#### WORK REQUIRED
Copy each entry below exactly.

#### Stored dataset items
************

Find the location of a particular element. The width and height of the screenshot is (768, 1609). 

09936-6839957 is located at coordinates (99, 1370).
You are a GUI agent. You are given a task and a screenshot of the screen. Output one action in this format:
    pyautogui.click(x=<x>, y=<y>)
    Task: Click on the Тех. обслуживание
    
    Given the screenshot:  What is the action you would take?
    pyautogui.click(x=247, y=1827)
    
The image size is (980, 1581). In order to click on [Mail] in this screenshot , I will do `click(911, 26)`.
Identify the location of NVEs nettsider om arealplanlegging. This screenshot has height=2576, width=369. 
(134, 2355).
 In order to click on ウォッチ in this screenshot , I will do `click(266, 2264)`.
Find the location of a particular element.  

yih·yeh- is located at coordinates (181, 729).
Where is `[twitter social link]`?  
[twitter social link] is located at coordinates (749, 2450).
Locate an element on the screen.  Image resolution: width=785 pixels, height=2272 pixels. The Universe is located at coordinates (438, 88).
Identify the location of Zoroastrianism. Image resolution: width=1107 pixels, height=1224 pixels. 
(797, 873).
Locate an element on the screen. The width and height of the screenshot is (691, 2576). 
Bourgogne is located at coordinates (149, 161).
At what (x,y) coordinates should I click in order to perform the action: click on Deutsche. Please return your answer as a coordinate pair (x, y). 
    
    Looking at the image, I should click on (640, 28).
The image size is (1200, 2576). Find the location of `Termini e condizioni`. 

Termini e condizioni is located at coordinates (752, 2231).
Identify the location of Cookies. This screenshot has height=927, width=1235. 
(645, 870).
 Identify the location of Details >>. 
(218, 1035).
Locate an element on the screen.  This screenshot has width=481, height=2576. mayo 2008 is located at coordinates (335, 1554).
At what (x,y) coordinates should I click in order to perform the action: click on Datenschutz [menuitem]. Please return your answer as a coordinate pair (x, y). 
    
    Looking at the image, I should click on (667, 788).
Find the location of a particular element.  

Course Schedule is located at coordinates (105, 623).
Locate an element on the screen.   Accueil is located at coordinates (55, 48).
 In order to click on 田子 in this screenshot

************

#### ANSWER BELOW
Find the location of a particular element. The width and height of the screenshot is (768, 1609). 

09936-6839957 is located at coordinates (99, 1370).
You are a GUI agent. You are given a task and a screenshot of the screen. Output one action in this format:
    pyautogui.click(x=<x>, y=<y>)
    Task: Click on the Тех. обслуживание
    
    Given the screenshot:  What is the action you would take?
    pyautogui.click(x=247, y=1827)
    
The image size is (980, 1581). In order to click on [Mail] in this screenshot , I will do `click(911, 26)`.
Identify the location of NVEs nettsider om arealplanlegging. This screenshot has height=2576, width=369. 
(134, 2355).
 In order to click on ウォッチ in this screenshot , I will do `click(266, 2264)`.
Find the location of a particular element.  

yih·yeh- is located at coordinates (181, 729).
Where is `[twitter social link]`?  
[twitter social link] is located at coordinates (749, 2450).
Locate an element on the screen.  Image resolution: width=785 pixels, height=2272 pixels. The Universe is located at coordinates (438, 88).
Identify the location of Zoroastrianism. Image resolution: width=1107 pixels, height=1224 pixels. 
(797, 873).
Locate an element on the screen. The width and height of the screenshot is (691, 2576). 
Bourgogne is located at coordinates (149, 161).
At what (x,y) coordinates should I click in order to perform the action: click on Deutsche. Please return your answer as a coordinate pair (x, y). 
    
    Looking at the image, I should click on (640, 28).
The image size is (1200, 2576). Find the location of `Termini e condizioni`. 

Termini e condizioni is located at coordinates (752, 2231).
Identify the location of Cookies. This screenshot has height=927, width=1235. 
(645, 870).
 Identify the location of Details >>. 
(218, 1035).
Locate an element on the screen.  This screenshot has width=481, height=2576. mayo 2008 is located at coordinates (335, 1554).
At what (x,y) coordinates should I click in order to perform the action: click on Datenschutz [menuitem]. Please return your answer as a coordinate pair (x, y). 
    
    Looking at the image, I should click on (667, 788).
Find the location of a particular element.  

Course Schedule is located at coordinates (105, 623).
Locate an element on the screen.   Accueil is located at coordinates (55, 48).
 In order to click on 田子 in this screenshot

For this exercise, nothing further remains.